View all articles by Rick Renfrow...

Skinny JavaScript -- Fast!

By Rick Renfrow

November 28th, 2003

Reader Rating: 5.5

Page: 1 2 Next

JavaScript programs launched from your Web browser's favorite bookmarks can achieve amazing special effects. You can enlarge fonts, change colors, and even reveal hidden form field values. These "bookmarklets" can be as long as 2000 characters in some browsers (IE5), yet barely 500 in others (IE6). The most impressive bookmarklets dynamically build their own HTML, CSS and JavaScript right in your browser. I used to lament that HTML is so bulky... Until I finally did something about it!

I wrote a JavaScript library that enables you to render large HTML and CSS constructs using extremely tight JavaScript code. Although there are literally hundreds of supporting functions jammed into this compact library (which weighs in at under 5K when www.brainjar.com's "crunchinator" removes the comments and white space), all are named after the HTML tags, attributes and cascading style sheet (CSS) properties you already know. Truly, there are only six categories to learn:

  1. Conveniences (write, status, alert...)
  2. Containers (DIV, SPAN...) that enclose content
  3. Tags (IMG, INPUT...) that are "empty"
  4. Attributes (NAME, TYPE...)
  5. Properties (color, font...) inline or embedded styles
  6. Entities (nbsp, quot...)

The HTML generators (#2-4) return xml-ready code for you with lowercase tag/attribute names and quoted literals. The examples cited above use their corresponding JavaScript names.

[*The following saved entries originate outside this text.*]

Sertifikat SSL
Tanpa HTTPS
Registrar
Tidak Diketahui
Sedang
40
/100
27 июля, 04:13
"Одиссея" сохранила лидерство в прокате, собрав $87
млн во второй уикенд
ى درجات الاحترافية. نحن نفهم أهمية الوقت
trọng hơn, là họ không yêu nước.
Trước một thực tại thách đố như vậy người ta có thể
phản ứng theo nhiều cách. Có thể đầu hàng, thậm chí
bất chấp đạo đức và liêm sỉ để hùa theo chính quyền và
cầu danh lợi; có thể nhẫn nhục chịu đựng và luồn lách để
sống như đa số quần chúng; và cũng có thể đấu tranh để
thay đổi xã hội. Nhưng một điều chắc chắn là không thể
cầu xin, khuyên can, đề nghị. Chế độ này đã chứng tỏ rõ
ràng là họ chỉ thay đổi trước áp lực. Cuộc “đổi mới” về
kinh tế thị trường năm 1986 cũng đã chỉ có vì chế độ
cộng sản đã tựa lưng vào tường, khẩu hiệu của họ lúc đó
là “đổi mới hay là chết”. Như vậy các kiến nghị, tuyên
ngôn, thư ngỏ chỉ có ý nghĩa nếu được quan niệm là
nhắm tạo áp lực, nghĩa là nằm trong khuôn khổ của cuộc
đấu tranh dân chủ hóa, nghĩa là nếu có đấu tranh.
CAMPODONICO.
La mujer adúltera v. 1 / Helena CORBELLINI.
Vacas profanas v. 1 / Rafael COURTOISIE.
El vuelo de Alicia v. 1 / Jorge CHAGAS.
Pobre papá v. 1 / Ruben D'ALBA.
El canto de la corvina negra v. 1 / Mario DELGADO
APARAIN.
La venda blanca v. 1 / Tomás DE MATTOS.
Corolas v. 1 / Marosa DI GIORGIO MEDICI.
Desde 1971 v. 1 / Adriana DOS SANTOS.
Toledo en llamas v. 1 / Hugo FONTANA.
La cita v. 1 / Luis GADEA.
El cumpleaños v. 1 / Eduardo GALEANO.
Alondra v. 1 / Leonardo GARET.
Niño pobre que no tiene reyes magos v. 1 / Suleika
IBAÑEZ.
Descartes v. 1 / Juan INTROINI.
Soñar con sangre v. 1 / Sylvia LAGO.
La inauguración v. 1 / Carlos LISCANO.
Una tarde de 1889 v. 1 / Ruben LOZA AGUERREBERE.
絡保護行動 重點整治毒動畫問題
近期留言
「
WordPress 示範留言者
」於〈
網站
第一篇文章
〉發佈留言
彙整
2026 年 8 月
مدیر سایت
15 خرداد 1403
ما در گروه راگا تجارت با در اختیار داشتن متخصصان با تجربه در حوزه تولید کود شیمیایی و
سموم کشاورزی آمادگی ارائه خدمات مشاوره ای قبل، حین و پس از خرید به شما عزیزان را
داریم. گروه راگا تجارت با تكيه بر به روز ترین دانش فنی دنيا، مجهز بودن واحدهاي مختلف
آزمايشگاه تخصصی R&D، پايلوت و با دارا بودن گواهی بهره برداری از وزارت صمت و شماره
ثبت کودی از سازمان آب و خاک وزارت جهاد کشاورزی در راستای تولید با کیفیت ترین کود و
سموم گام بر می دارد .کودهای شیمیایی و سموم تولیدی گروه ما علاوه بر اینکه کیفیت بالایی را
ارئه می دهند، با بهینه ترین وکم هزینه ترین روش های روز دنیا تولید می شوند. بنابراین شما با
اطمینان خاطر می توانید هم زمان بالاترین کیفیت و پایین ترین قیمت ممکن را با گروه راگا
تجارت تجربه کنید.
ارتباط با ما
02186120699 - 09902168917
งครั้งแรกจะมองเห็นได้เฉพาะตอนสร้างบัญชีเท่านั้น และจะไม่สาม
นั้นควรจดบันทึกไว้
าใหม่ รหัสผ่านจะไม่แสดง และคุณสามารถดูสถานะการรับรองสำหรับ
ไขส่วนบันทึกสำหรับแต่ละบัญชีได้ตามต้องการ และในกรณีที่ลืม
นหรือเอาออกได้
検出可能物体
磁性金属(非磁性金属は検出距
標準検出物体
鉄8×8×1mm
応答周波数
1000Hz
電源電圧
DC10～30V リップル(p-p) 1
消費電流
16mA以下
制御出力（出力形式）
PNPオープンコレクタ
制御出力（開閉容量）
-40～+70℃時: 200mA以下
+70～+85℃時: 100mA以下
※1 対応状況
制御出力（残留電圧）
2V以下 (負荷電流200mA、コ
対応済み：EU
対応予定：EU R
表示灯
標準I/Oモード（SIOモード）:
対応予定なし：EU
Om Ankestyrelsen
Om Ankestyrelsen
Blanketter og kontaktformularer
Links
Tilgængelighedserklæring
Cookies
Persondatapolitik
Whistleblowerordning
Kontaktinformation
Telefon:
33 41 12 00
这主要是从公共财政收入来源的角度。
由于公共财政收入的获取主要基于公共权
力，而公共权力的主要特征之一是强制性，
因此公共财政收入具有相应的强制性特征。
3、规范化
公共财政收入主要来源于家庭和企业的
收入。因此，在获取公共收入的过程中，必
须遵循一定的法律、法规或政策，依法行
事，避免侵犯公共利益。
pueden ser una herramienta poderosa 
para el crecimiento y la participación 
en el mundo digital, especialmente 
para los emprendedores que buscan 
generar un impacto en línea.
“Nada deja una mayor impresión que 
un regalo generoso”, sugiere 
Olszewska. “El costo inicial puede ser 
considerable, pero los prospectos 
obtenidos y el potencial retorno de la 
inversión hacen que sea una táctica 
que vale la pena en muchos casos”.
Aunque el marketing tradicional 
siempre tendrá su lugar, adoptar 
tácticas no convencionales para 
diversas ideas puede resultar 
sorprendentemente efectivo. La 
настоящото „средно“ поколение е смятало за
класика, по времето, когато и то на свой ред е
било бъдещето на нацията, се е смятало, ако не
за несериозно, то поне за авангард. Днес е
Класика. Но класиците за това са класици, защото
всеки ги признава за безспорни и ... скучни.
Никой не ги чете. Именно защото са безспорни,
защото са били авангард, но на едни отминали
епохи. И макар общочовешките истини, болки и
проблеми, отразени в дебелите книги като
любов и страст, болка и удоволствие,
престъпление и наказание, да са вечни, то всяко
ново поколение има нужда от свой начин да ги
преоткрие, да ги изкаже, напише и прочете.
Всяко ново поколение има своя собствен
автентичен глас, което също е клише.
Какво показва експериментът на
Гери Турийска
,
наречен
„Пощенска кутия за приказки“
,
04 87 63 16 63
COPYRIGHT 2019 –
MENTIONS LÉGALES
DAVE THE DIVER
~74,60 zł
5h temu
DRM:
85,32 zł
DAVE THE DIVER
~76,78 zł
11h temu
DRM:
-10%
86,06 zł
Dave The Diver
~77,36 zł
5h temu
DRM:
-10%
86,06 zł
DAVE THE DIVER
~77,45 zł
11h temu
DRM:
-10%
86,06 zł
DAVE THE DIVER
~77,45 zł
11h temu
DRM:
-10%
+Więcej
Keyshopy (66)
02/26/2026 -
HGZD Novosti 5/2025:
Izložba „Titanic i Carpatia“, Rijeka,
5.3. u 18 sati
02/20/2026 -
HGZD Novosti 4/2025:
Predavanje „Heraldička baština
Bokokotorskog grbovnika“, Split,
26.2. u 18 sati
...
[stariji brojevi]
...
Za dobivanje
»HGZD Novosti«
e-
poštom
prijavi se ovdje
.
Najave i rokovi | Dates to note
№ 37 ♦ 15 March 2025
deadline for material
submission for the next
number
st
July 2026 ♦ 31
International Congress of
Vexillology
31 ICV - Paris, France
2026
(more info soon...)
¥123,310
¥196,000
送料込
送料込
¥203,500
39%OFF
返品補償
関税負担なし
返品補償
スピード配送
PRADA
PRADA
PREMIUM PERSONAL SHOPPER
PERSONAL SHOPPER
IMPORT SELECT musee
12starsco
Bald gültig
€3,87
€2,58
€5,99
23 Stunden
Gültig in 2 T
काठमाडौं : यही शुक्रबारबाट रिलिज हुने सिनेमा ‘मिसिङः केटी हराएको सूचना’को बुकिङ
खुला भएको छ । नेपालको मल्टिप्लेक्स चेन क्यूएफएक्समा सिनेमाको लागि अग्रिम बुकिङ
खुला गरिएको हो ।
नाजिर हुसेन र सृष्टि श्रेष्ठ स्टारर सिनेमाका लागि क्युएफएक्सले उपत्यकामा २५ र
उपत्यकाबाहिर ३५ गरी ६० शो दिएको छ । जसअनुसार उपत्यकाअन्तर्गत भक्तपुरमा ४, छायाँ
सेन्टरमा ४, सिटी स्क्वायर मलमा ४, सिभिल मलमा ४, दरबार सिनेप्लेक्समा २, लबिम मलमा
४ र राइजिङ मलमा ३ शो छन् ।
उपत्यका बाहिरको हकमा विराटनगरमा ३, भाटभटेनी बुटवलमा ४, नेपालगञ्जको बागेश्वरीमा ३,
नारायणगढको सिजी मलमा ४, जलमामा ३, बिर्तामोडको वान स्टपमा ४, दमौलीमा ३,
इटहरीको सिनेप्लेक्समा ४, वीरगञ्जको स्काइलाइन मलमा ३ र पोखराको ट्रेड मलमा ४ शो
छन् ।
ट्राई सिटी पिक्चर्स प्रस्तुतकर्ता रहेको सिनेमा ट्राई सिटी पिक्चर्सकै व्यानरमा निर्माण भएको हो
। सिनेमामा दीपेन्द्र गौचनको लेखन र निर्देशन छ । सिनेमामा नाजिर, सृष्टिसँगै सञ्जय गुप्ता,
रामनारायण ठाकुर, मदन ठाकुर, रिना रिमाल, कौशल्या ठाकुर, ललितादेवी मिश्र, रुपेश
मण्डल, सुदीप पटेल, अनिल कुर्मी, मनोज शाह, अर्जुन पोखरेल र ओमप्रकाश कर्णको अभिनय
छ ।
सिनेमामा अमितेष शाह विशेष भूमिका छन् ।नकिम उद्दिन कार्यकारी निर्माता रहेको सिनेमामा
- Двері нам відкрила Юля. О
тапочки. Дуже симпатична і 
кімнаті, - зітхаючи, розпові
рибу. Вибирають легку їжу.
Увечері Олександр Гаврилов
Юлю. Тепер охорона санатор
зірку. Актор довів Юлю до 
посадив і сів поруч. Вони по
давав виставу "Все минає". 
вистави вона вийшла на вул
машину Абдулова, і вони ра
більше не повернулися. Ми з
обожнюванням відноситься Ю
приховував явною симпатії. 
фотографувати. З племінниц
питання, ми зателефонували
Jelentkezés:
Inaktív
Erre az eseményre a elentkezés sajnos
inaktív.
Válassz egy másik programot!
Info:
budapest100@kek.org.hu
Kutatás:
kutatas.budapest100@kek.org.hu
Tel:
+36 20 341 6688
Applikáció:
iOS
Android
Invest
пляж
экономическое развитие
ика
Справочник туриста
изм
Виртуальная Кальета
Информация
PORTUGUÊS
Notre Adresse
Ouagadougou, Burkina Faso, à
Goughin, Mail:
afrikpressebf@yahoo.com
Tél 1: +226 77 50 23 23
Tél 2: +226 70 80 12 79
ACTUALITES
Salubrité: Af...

Containers (#2) are called on strings just like JavaScript's built-in bold function. Tags (#3) and attributes (#4) are implicitly called on the window object, and thus need no dot notation at all.

HREF('http://www.yahoo.com')
yields:
href="http://www.yahoo.com"

TITLE('Yahoo!')
yields:
title="Yahoo!"

The leading space is not a typo. It just anticipates concatenation with other attributes for easy inclusion into tags and containers (#3-4).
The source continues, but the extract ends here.